***** STORED DATA *****

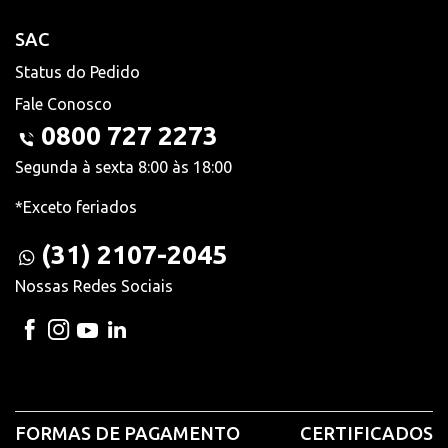
SAC
Status do Pedido
Fale Conosco
0800 727 2273
Segunda à sexta 8:00 às 18:00
*Exceto feriados
(31) 2107-2045
Nossas Redes Sociais
FORMAS DE PAGAMENTO
CERTIFICADOS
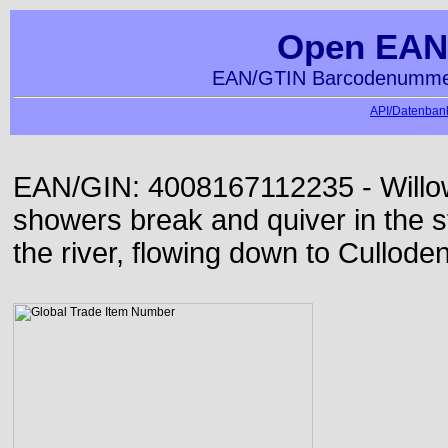
Open EAN
EAN/GTIN Barcodenummer
API/Datenbank
EAN/GIN: 4008167112235 - Willo
showers break and quiver in the s
the river, flowing down to Culloden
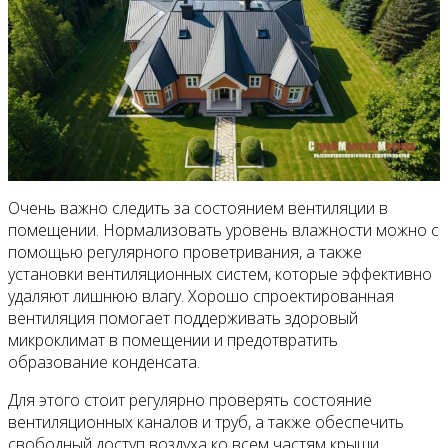
Очень важно следить за состоянием вентиляции в
помещении. Нормализовать уровень влажности можно с
помощью регулярного проветривания, а также
установки вентиляционных систем, которые эффективно
удаляют лишнюю влагу. Хорошо спроектированная
вентиляция помогает поддерживать здоровый
микроклимат в помещении и предотвратить
образование конденсата.
Для этого стоит регулярно проверять состояние
вентиляционных каналов и труб, а также обеспечить
свободный доступ воздуха ко всем частям крыши.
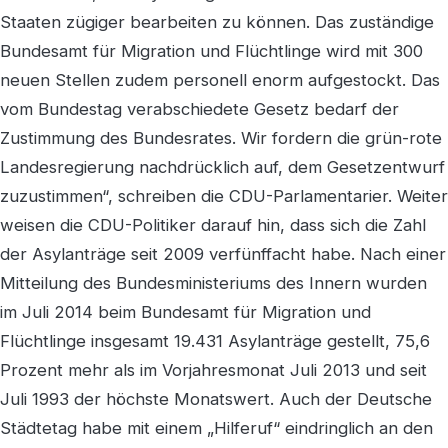
Staaten zügiger bearbeiten zu können. Das zuständige
Bundesamt für Migration und Flüchtlinge wird mit 300
neuen Stellen zudem personell enorm aufgestockt. Das
vom Bundestag verabschiedete Gesetz bedarf der
Zustimmung des Bundesrates. Wir fordern die grün-rote
Landesregierung nachdrücklich auf, dem Gesetzentwurf
zuzustimmen“, schreiben die CDU-Parlamentarier. Weiter
weisen die CDU-Politiker darauf hin, dass sich die Zahl
der Asylanträge seit 2009 verfünffacht habe. Nach einer
Mitteilung des Bundesministeriums des Innern wurden
im Juli 2014 beim Bundesamt für Migration und
Flüchtlinge insgesamt 19.431 Asylanträge gestellt, 75,6
Prozent mehr als im Vorjahresmonat Juli 2013 und seit
Juli 1993 der höchste Monatswert. Auch der Deutsche
Städtetag habe mit einem „Hilferuf“ eindringlich an den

*****

Go back to the lines above and output, exactly as they stand, the ones from the line containing "Segunda à sexta 8:00 às 18:00" to the line containing "Mitteilung des Bundesministeriums". Leave all pictures behind.

Segunda à sexta 8:00 às 18:00
*Exceto feriados
(31) 2107-2045
Nossas Redes Sociais
FORMAS DE PAGAMENTO
CERTIFICADOS
Open EAN
EAN/GTIN Barcodenummer
API/Datenbank
EAN/GIN: 4008167112235 - Willo
showers break and quiver in the s
the river, flowing down to Culloden
Очень важно следить за состоянием вентиляции в
помещении. Нормализовать уровень влажности можно с
помощью регулярного проветривания, а также
установки вентиляционных систем, которые эффективно
удаляют лишнюю влагу. Хорошо спроектированная
вентиляция помогает поддерживать здоровый
микроклимат в помещении и предотвратить
образование конденсата.
Для этого стоит регулярно проверять состояние
вентиляционных каналов и труб, а также обеспечить
свободный доступ воздуха ко всем частям крыши.
Staaten zügiger bearbeiten zu können. Das zuständige
Bundesamt für Migration und Flüchtlinge wird mit 300
neuen Stellen zudem personell enorm aufgestockt. Das
vom Bundestag verabschiedete Gesetz bedarf der
Zustimmung des Bundesrates. Wir fordern die grün-rote
Landesregierung nachdrücklich auf, dem Gesetzentwurf
zuzustimmen“, schreiben die CDU-Parlamentarier. Weiter
weisen die CDU-Politiker darauf hin, dass sich die Zahl
der Asylanträge seit 2009 verfünffacht habe. Nach einer
Mitteilung des Bundesministeriums des Innern wurden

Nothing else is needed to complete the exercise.